Allein um die ägäischen Inseln arbeiten derzeit 775 Frontex-Beamte, aus 27 EU-Mitgliedsstaaten. Es gibt ein Aufklärungsflugzeug, einen Helikopter. Und zwölf Grenzschutz-Schiffe, darunter britische, kroatische, italienische und auch zwei deutsche.
EU-Recht wahren und vor Kriminalität schützen
Natürlich sollen diese in erster Linie EU-Recht sichern, vor Kriminalität schützen - Drogen- oder Waffenschmuggel, auch Menschenhandel. Bis hin zur Terrorabwehr.
"Unsere Grenzschützer sind auch speziell darauf geschult, Migranten mit möglichen terroristischen Verbindungen zu erkennen. Um sie dann den zuständigen nationalen Behörden zu übergeben." Ewa Moncure, Frontex
Budget: 300 Millionen Euro
Insgesamt sichern derzeit mehrere Tausend Grenzschützer im Auftrag von Frontex die EU-Grenzen. Zu Lande, zu Wasser, in der Luft. 300 Millionen Euro Budget erhält Frontex dafür aus dem EU-Haushalt. Die Kontrolle der Flüchtlingsströme kostet am meisten. Doch die Doppelrolle als Retter und Abschieber provoziert immer wieder Kritik. Hilfsorganisationen berichten von Ängsten der Flüchtlinge vor den Grenzschützern.

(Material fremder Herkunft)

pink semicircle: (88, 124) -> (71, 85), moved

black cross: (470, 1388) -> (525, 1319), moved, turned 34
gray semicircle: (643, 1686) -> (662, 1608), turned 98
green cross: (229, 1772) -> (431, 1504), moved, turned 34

"Viel Kritik resultiert aus Missverständnissen. Wir bringen erst mal jeden nach Griechenland. Dann wird im Rahmen der Asylgesetze geprüft, wer bleiben kann und wer nicht. Das ist nicht unsere Aufgabe. Wir bringen jeden, der gerettet wird, hierher auf die Inseln." Ewa Moncure, Frontex
Letztlich setzt Frontex nur um, was die EU-Mitgliedsländer verlangen. Für die Beamten vor Ort ist dies oft hart. Sie erleben hautnah mit, was Flucht bedeutet. Zur Hochzeit der Flüchtlingskrise hatten die Portugiesen schon mal 75 Flüchtlinge auf ihr kleines Schiff aufgenommen.
Was jederzeit wieder passieren kann, solange die Ursachen für die Flucht nicht bekämpft werden. Doch auch dies ist nicht Aufgabe der Frontex-Grenzer.